We’re going out on a bit of a limb here, but we think you’ll find this first edition of Ponytail Picks to be a real treet.
LISTEN
Bruce Cockburn, “If a Tree Falls”
“If a tree falls in the forest, and no one is around to hear it, does it make a sound?” It’s a commonly quoted philosophical quip that gets one thinking about the nature of reality as it relates to one’s perception. In Bruce Cockburn’s 1988 song “If a Tree Falls,” he cleverly contorts the question into a scathing critique of ecological apathy by shifting the onus from the tree (“If a tree falls in the forest… does it make a sound?”) onto the observer: “If a tree falls in the forest, does anybody hear?” The trees are there, Cockburn confirms, all “mist and mystery, teeming green,” and they’re falling too, “in cortege rhythm,” but do we care?
Overtop a chugging, 80s-tinged folk-rock groove, Cockburn speaks words of wrath that lose nearly all of their patient poetics by the second verse (“Take out wildlife at a rate of species every single day / Take out people who’ve lived with this for 100,000 years / Inject a billion burgers worth of beef”) as he makes it clear that we were the ones who caused this conundrum of trees falling in the first place.
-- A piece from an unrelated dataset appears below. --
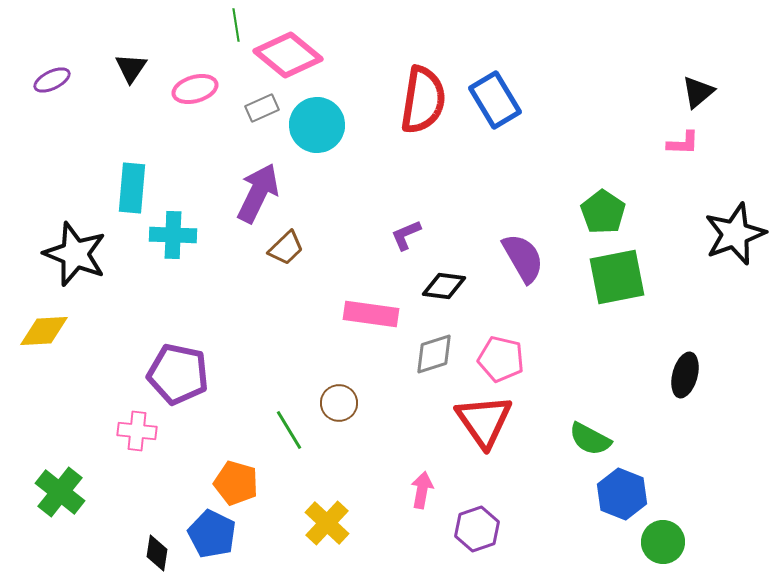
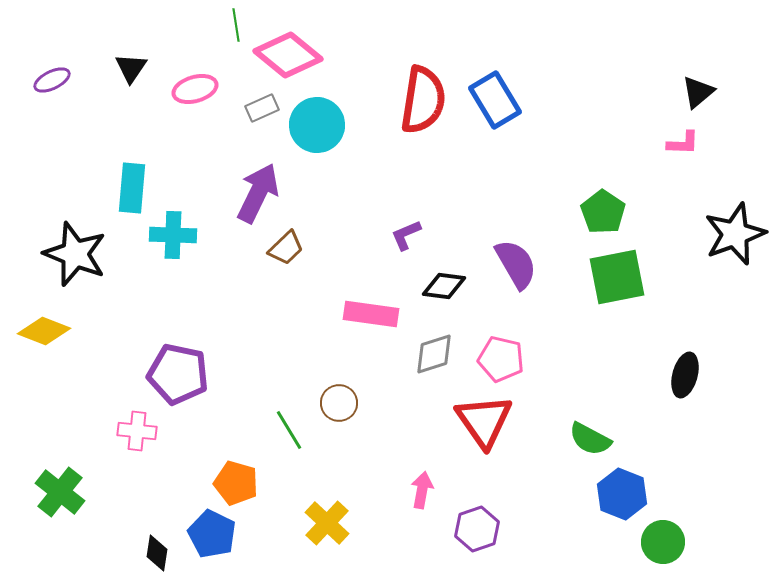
purple semicircle at (523, 258): moved 7 px left, 6 px down
yellow diamond at (44, 331): rotated 24 degrees clockwise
See, the thing is—and this speaks again to the anthropocentric and colonialist ignorance that Cockburn is calling out—there’s always someone or something around to hear a tree fall in the forest, whether it be the aforementioned indigenous people who’ve lived here for millennia or the plants and animals of ecosystems which have been here for even longer. So, to quote the words of another hippie who said the Kingdom of God is like a tree filled with birds, “those who have ears to hear, let them hear.”
- JB
WATCH
5 Things to Watch Where Trees Act as Portals
Stranger Things, Season 1, Episode 5 & 6 - Nature is mysterious and sticky. It does not have your back.
Alice in Wonderland - Fantasy proves to be just as absurd as reality.
Sleepy Hollow - Death breeds life. Life breeds death. Burton uses the same tree for both.
Harry Potter and Prisoner of Azkaban - Once you enter the passage, know that hard truths will be revealed.
The Princess Bride - Death breeds life. Life breeds death. “If you haven’t got your health, you haven’t got anything.”
- AK
READ
The Golden Spruce, John Vaillant
An environmental activist in protest commits a heinous act against a local indigenous community and then disappears. Sounds like a new Netflix series, but it’s actually the plot of a true story written nearly 20 years ago.
John Vaillant offers more than a TV-ready tale, though. With his excitable prose, he turns his setting—Haida Gwaii—into the story’s central character, the actor readers empathize with the most. The emphasis on place helps him avoid any finger-pointing, turning his book into a masterpiece of long-form journalism.
For Whom the Bell Tolls, Ernest Hemingway
For a book about war, Ernest spends a lot of time pointing his terse camera at the forest surrounding his group of rebels.
Certain circles like to argue about Hemingway. Is he worth the hype? Should we forgive him his sins? Who are we not focusing on because we keep talking about him? I’d like to sidestep all that and just tell you to read this book. Read it, and pay attention to the pines.
The Giving Tree, Shel Silverstein
Read this again, as an adult. When we were kids, we thought this was a nice book about a nice tree being nice to a nice boy. Turns out, it was a simple tale that shows with surprising accuracy what an abusive relationship looks like. Read it, and ask yourself: are you the boy? Are you the tree? Don’t be that boy. And for God’s sake, don’t be that tree.